**WHAT TO DO**
Everything from the first line of the data through the line with "人目や世間体ばかりを気にしていたと思います。" is to be echoed exactly, minus the pictures.

**DATASET RECORDS**
* * *
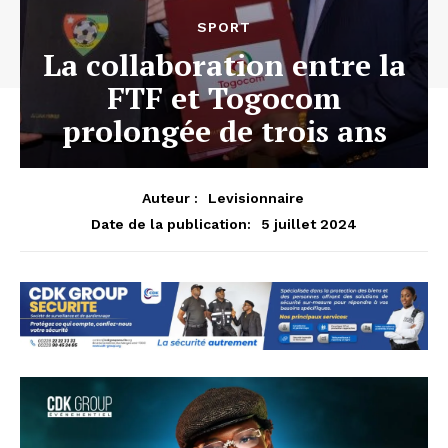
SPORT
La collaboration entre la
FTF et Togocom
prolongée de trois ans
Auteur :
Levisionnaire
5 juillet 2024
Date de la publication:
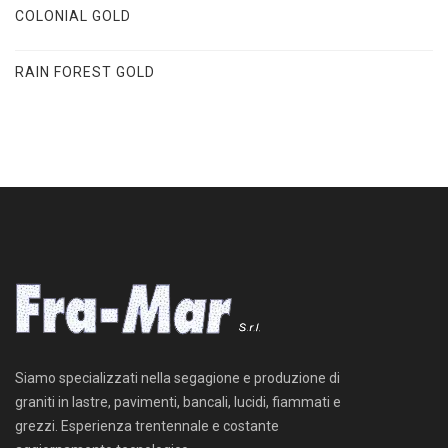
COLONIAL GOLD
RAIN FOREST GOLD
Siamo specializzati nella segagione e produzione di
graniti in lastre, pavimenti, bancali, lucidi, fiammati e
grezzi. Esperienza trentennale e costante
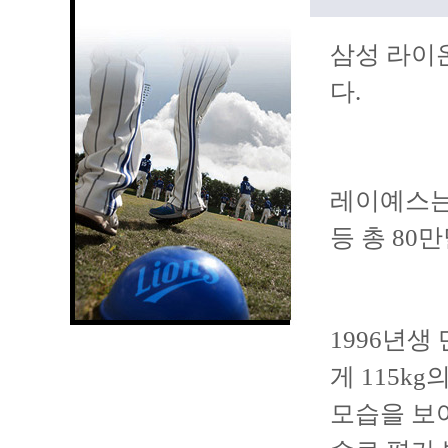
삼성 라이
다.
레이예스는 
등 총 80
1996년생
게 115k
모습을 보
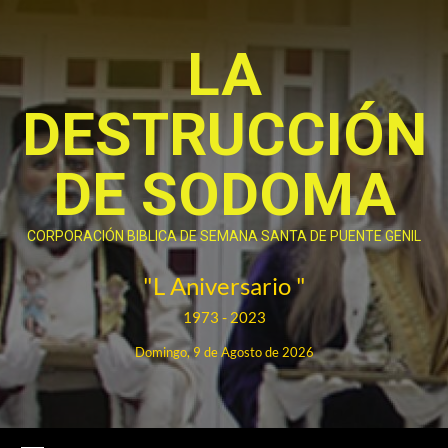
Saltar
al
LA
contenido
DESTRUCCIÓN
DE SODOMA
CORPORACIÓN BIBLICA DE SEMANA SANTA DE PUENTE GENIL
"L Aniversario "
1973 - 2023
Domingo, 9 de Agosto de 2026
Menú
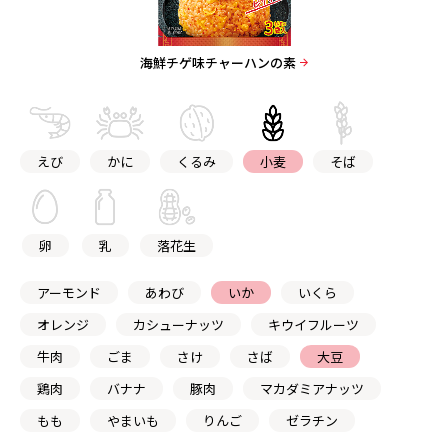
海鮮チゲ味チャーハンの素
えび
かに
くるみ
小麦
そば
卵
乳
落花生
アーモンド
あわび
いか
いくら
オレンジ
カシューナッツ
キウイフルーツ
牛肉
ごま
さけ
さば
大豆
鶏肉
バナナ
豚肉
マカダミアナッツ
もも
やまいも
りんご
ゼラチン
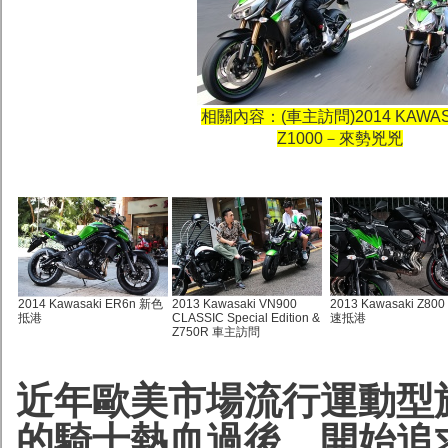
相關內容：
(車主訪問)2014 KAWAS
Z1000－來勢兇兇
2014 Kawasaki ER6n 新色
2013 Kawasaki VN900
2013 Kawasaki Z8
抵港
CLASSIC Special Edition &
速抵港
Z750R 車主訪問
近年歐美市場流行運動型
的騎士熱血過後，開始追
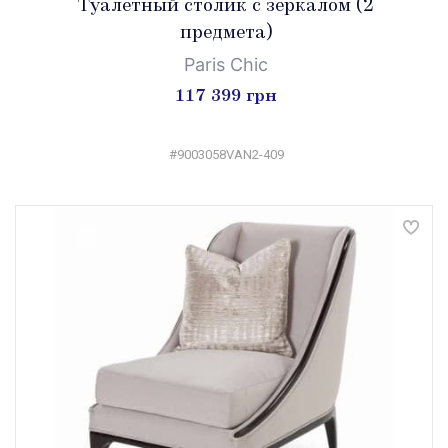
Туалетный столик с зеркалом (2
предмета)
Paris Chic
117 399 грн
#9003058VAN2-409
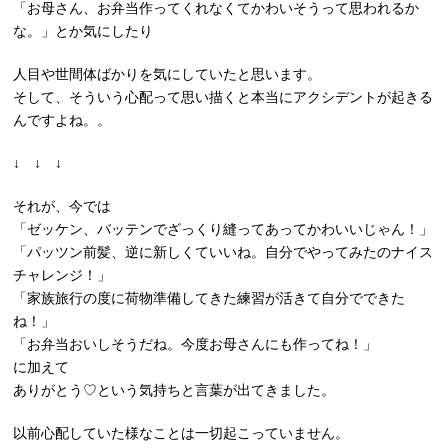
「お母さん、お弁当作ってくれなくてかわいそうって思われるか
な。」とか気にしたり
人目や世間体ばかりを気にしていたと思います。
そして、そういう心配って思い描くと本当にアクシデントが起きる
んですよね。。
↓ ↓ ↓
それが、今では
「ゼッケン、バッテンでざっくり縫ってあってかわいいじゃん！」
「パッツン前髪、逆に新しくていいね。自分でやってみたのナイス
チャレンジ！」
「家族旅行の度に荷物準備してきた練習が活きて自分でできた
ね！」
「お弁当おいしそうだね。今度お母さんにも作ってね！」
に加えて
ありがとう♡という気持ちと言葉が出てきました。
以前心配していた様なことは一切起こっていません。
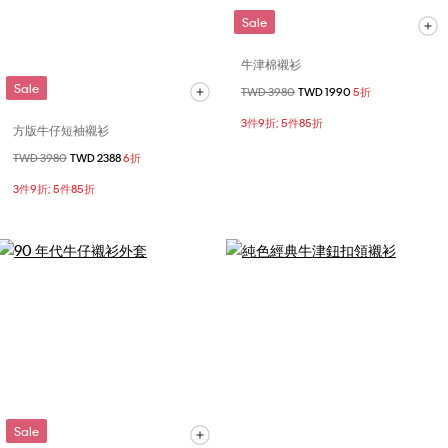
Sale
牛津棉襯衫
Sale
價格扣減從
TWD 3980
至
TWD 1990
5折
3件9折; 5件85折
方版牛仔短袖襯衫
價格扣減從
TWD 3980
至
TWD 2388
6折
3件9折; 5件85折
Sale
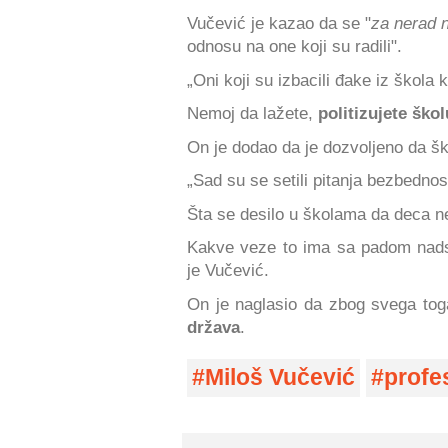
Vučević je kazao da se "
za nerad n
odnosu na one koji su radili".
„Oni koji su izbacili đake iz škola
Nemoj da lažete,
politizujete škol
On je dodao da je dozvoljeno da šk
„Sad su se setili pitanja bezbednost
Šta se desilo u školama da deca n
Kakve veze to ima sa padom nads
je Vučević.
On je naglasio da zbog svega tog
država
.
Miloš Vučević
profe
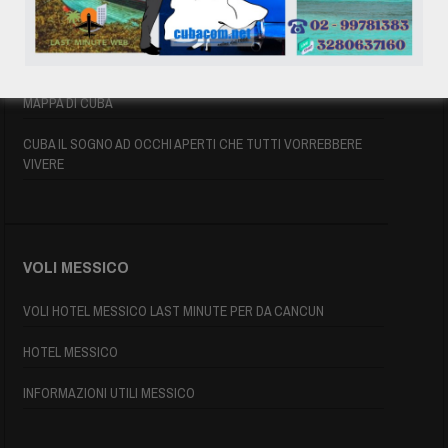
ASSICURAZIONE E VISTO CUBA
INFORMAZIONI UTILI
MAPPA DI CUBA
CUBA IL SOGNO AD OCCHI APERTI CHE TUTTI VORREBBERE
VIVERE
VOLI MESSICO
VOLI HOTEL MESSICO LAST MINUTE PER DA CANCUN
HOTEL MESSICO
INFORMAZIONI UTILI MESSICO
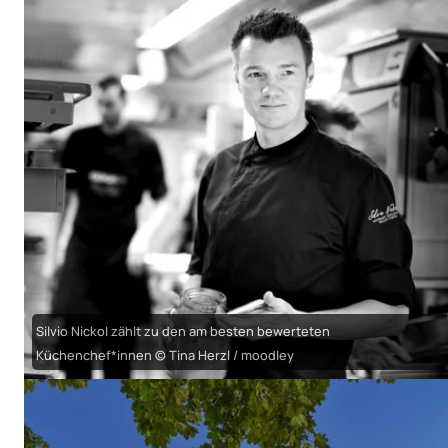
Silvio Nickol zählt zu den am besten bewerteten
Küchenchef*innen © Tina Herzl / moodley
* * *
**REPLY TO THE TASK**
SPORT
La collaboration entre la
FTF et Togocom
prolongée de trois ans
Auteur :
Levisionnaire
5 juillet 2024
Date de la publication:
COLONIAL GOLD
RAIN FOREST GOLD
Siamo specializzati nella segagione e produzione di
graniti in lastre, pavimenti, bancali, lucidi, fiammati e
grezzi. Esperienza trentennale e costante
삼성 라이
다.
레이예스는 
등 총 80
1996년생
게 115k
모습을 보
Saltar
al
LA
contenido
DESTRUCCIÓN
DE SODOMA
CORPORACIÓN BIBLICA DE SEMANA SANTA DE PUENTE GENIL
"L Aniversario "
1973 - 2023
Domingo, 9 de Agosto de 2026
Menú
海鮮チゲ味チャーハンの素
えび
かに
くるみ
小麦
そば
卵
乳
落花生
アーモンド
あわび
いか
いくら
オレンジ
カシューナッツ
キウイフルーツ
牛肉
ごま
さけ
さば
大豆
鶏肉
バナナ
豚肉
マカダミアナッツ
もも
やまいも
りんご
ゼラチン
相關內容：
(車主訪問)2014 KAWAS
Z1000－來勢兇兇
2014 Kawasaki ER6n 新色
2013 Kawasaki VN900
2013 Kawasaki Z8
抵港
CLASSIC Special Edition &
速抵港
Z750R 車主訪問
近年歐美市場流行運動型
的騎士熱血過後，開始追
Туалетный столик с зеркалом (2
предмета)
Paris Chic
117 399 грн
#9003058VAN2-409
「お母さん、お弁当作ってくれなくてかわいそうって思われるか
な。」とか気にしたり
人目や世間体ばかりを気にしていたと思います。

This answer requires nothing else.